(Beginning of DATA FOR REVIEW)

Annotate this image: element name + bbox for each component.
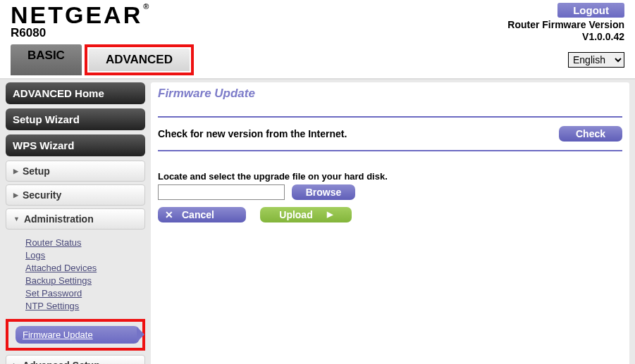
sidebar-item-firmware-update[interactable]: Firmware Update (16, 326, 140, 344)
firmware-version: Router Firmware Version V1.0.0.42 (507, 19, 624, 43)
header: NETGEAR® R6080 Logout Router Firmware Ve… (0, 0, 635, 44)
check-version-row: Check for new version from the Internet.… (158, 122, 622, 146)
sidebar-item-backup-settings[interactable]: Backup Settings (25, 275, 145, 286)
header-left: NETGEAR® R6080 (11, 3, 150, 40)
sidebar-section-label: Administration (24, 213, 94, 225)
action-row: ✕ Cancel Upload ▶ (158, 207, 622, 222)
sidebar-item-set-password[interactable]: Set Password (25, 288, 145, 299)
sidebar-section-setup[interactable]: ▶ Setup (6, 161, 145, 182)
close-icon: ✕ (165, 209, 173, 220)
header-right: Logout Router Firmware Version V1.0.0.42 (483, 3, 624, 43)
tab-basic[interactable]: BASIC (11, 44, 82, 75)
chevron-right-icon: ▶ (327, 210, 333, 219)
sidebar: ADVANCED Home Setup Wizard WPS Wizard ▶ … (6, 82, 145, 364)
firmware-version-label: Router Firmware Version (507, 19, 624, 30)
tab-advanced-highlight: ADVANCED (85, 44, 194, 75)
divider (158, 116, 622, 118)
model-number: R6080 (11, 26, 150, 40)
brand-logo: NETGEAR® (11, 3, 150, 27)
sidebar-wps-wizard[interactable]: WPS Wizard (6, 134, 145, 156)
check-button[interactable]: Check (559, 126, 622, 142)
sidebar-section-administration[interactable]: ▼ Administration (6, 208, 145, 230)
sidebar-section-label: Advanced Setup (23, 360, 100, 364)
chevron-right-icon: ▶ (13, 168, 18, 175)
sidebar-item-ntp-settings[interactable]: NTP Settings (25, 301, 145, 311)
sidebar-section-label: Security (23, 189, 61, 201)
browse-button[interactable]: Browse (292, 184, 355, 200)
sidebar-item-firmware-update-highlight: Firmware Update (6, 319, 145, 351)
firmware-version-value: V1.0.0.42 (507, 31, 624, 43)
sidebar-setup-wizard[interactable]: Setup Wizard (6, 108, 145, 130)
sidebar-item-label: Firmware Update (23, 330, 93, 340)
content-panel: Firmware Update Check for new version fr… (151, 82, 629, 364)
locate-file-label: Locate and select the upgrade file on yo… (158, 171, 622, 182)
cancel-button-label: Cancel (182, 209, 214, 220)
cancel-button[interactable]: ✕ Cancel (158, 207, 246, 222)
language-selector-wrap: English (568, 52, 624, 68)
upload-button-label: Upload (279, 209, 312, 220)
sidebar-section-security[interactable]: ▶ Security (6, 184, 145, 206)
sidebar-item-logs[interactable]: Logs (25, 250, 145, 261)
chevron-down-icon: ▼ (13, 215, 20, 222)
sidebar-item-attached-devices[interactable]: Attached Devices (25, 263, 145, 273)
check-version-text: Check for new version from the Internet. (158, 128, 347, 139)
administration-submenu: Router Status Logs Attached Devices Back… (6, 232, 145, 318)
chevron-right-icon: ▶ (13, 362, 18, 364)
page-title: Firmware Update (158, 87, 622, 101)
logout-button[interactable]: Logout (557, 3, 624, 18)
file-path-input[interactable] (158, 184, 285, 200)
sidebar-section-label: Setup (23, 165, 50, 177)
main-tabs: BASIC ADVANCED (11, 44, 197, 75)
registered-icon: ® (143, 2, 151, 11)
sidebar-section-advanced-setup[interactable]: ▶ Advanced Setup (6, 355, 145, 364)
file-select-row: Browse (158, 184, 622, 200)
brand-text: NETGEAR (11, 1, 142, 28)
sidebar-advanced-home[interactable]: ADVANCED Home (6, 82, 145, 104)
upload-button[interactable]: Upload ▶ (260, 207, 352, 222)
top-bar: BASIC ADVANCED English (0, 44, 635, 78)
divider (158, 150, 622, 151)
sidebar-item-router-status[interactable]: Router Status (25, 237, 145, 248)
page-body: ADVANCED Home Setup Wizard WPS Wizard ▶ … (0, 78, 635, 364)
language-select[interactable]: English (568, 52, 624, 68)
tab-advanced[interactable]: ADVANCED (89, 49, 190, 71)
chevron-right-icon: ▶ (13, 192, 18, 199)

(End of DATA FOR REVIEW)

■ **PROMPT**:
Count the lines in the records above that contain the word "file", and give only that number.

■ **OUTPUT OF THE EXERCISE**:
3